▶ **TASK STATEMENT**
Your copy should match the listing word for word, apart from the pictures, which are left out.

▶ **STORED DATA**
--- --- ---

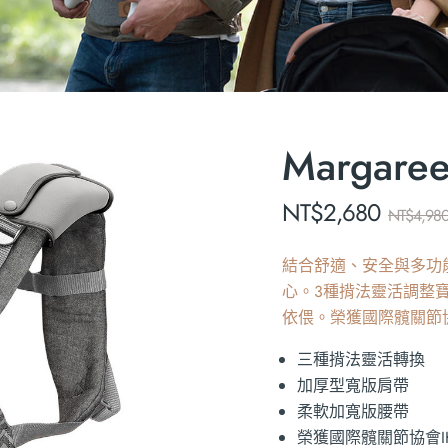
Marga
NT$
2,680
NT$
4,98
結合舒適、安全與多功
心。3種揹法靈活調整
依偎。榮獲國際髖關節協
三種揹法靈活轉換
加厚型寬版肩帶
柔軟加寬版腰帶
榮獲國際髖關節協會I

--- --- ---

▶ **RESPONSE TO THIS EXERCISE**
Marga
NT$
2,680
NT$
4,98
結合舒適、安全與多功
心。3種揹法靈活調整
依偎。榮獲國際髖關節協
三種揹法靈活轉換
加厚型寬版肩帶
柔軟加寬版腰帶
榮獲國際髖關節協會I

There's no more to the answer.